SQL count if columns

2019-01-18 23:46发布

问题:

What is the best way to create columns which count the number of occurrences of data in a table? The table needs to be grouped by one column.

I have seen

SELECT
    sum(CASE WHEN question1 = 0 THEN 1 ELSE 0 END) AS ZERO,
    sum(CASE WHEN question1 = 1 THEN 1 ELSE 0 END) AS ONE,
    sum(CASE WHEN question1 = 2 THEN 1 ELSE 0 END) AS TWO,
    category
FROM reviews
    GROUP BY category

where question1 can have a value of either 0, 1 or 2.

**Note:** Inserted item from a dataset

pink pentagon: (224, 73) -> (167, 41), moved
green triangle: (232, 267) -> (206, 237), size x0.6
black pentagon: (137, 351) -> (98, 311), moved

I have also seen a version of that using count(CASE WHEN question1 = 0 THEN 1)

However, this becomes more cumbersome to write as the number of possible values for question1 increases. Is there a convenient way to write this query, possibly optimizing performance?

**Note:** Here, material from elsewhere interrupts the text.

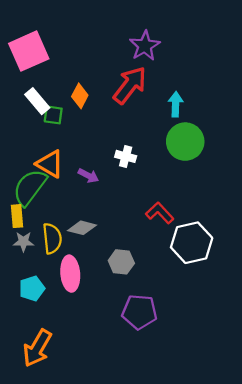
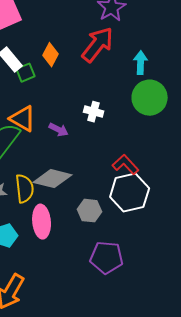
green square: (53, 115) -> (26, 73), turned -30
gray diamond: (82, 228) -> (53, 179), size x1.4
white hexagon: (192, 243) -> (130, 193), moved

PS. My database is PostgreSQL

回答1:

In Postgres 9.4 there is new, cleaner aggregate FILTER option:

SELECT category
     , count(*) FILTER (WHERE question1 = 0) AS zero
     , count(*) FILTER (WHERE question1 = 1) AS one
     , count(*) FILTER (WHERE question1 = 2) AS two
FROM   reviews
GROUP  BY 1;

Details for the new FILTER clause:

  • How can I simplify this game statistics query?

If you want it short:

SELECT category
     , count(question1 = 0 OR NULL) AS zero
     , count(question1 = 1 OR NULL) AS one
     , count(question1 = 2 OR NULL) AS two
FROM   reviews
GROUP  BY 1;

Overview over possible variants:

  • For absolute performance, is SUM faster or COUNT?

Proper crosstab query

crosstab() yields the best performance and is shorter for longer lists of options:

SELECT * FROM crosstab(
     'SELECT category, question1, count(*)::int AS ct
      FROM   reviews
      GROUP  BY 1, 2
      ORDER  BY 1, 2'
   , 'VALUES (0), (1), (2)'
   ) AS ct (category text, zero int, one int, two int);

Detailed explanation:

  • PostgreSQL Crosstab Query


回答2:

The "best" way (for me) is to write a query like:

SELECT
    category,
    question1,
    count(*)
FROM reviews
GROUP BY category, question1

Then I use this data to draw a table in application logic.

Other option is to use one JSON column for all grouping results. This will result in something like:

category1 | {"zero": 1, "one": 3, "two": 5}
category2 | {"one": 7, "two": 4}

and so on.

The query for this option you can build from the previous one with json_build_object and json_agg. The best thing for this option - you do not need to know number of possible question1 values ahead of time.